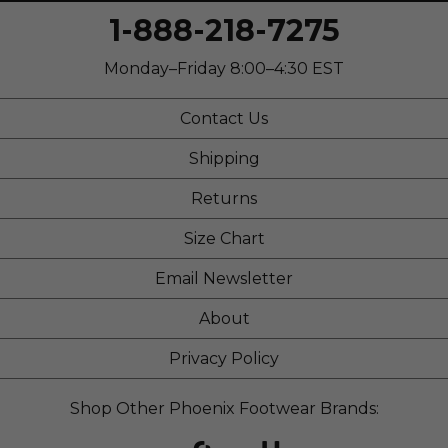
1-888-218-7275
Monday–Friday 8:00–4:30 EST
Contact Us
Shipping
Returns
Size Chart
Email Newsletter
About
Privacy Policy
Shop Other Phoenix Footwear Brands:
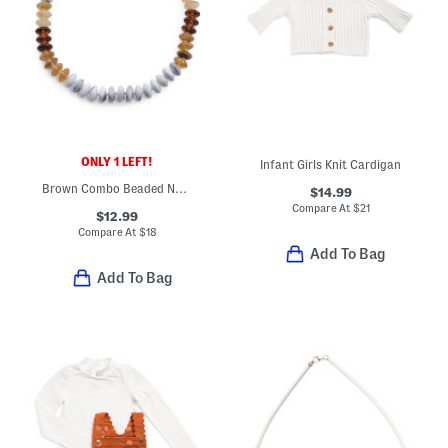
ONLY 1 LEFT!
Infant Girls Knit Cardigan
Brown Combo Beaded Necklace
$14.99
Compare At
$
21
$12.99
Compare At
$
18
Add To Bag
Add To Bag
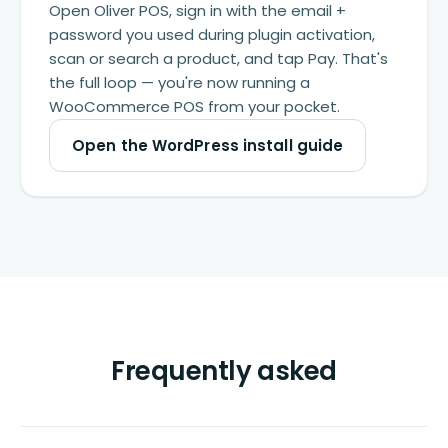
Open Oliver POS, sign in with the email +
password you used during plugin activation,
scan or search a product, and tap Pay. That's
the full loop — you're now running a
WooCommerce POS from your pocket.
Open the WordPress install guide
Frequently asked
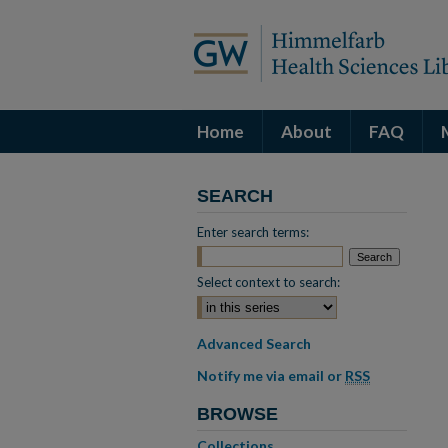
Home
About
FAQ
SEARCH
Enter search terms:
Select context to search:
Advanced Search
Notify me via email or
RSS
BROWSE
Collections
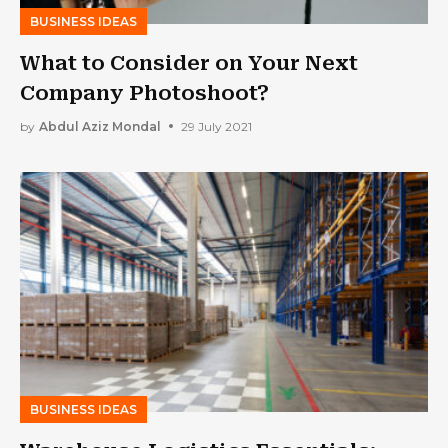
BUSINESS IDEAS
What to Consider on Your Next
Company Photoshoot?
by
Abdul Aziz Mondal
29 July 2021
BUSINESS IDEAS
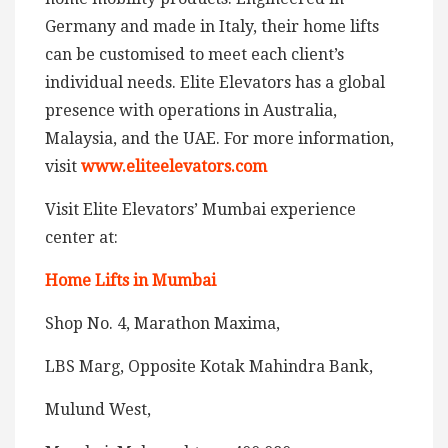
Germany and made in Italy, their home lifts
can be customised to meet each client’s
individual needs. Elite Elevators has a global
presence with operations in Australia,
Malaysia, and the UAE. For more information,
visit
www.eliteelevators.com
Visit Elite Elevators’ Mumbai experience
center at:
Home Lifts in Mumbai
Shop No. 4, Marathon Maxima,
LBS Marg, Opposite Kotak Mahindra Bank,
Mulund West,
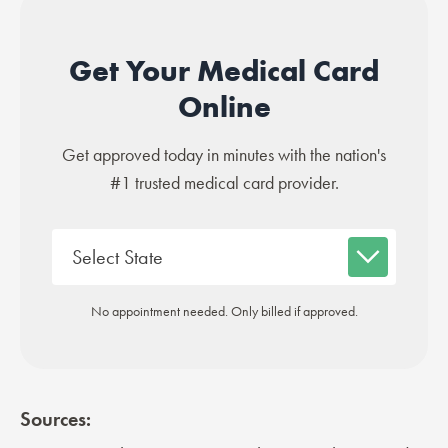
Get Your Medical Card
Online
Get approved today in minutes with the nation's
#1 trusted medical card provider.
No appointment needed. Only billed if approved.
Sources:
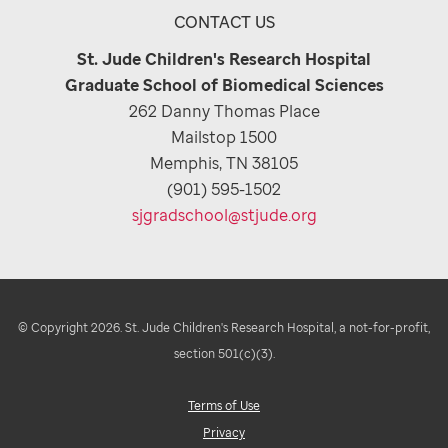
CONTACT US
St. Jude Children's Research Hospital
Graduate School of Biomedical Sciences
262 Danny Thomas Place
Mailstop 1500
Memphis, TN 38105
(901) 595-1502
sjgradschool@stjude.org
© Copyright 2026. St. Jude Children's Research Hospital, a not-for-profit,
section 501(c)(3).
Terms of Use
Privacy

————————

Everything from the line containing "sjgradschool@stjude.org" to the last line of the data above must be set down exactly, both ends included, with no other lines.

sjgradschool@stjude.org
© Copyright 2026. St. Jude Children's Research Hospital, a not-for-profit,
section 501(c)(3).
Terms of Use
Privacy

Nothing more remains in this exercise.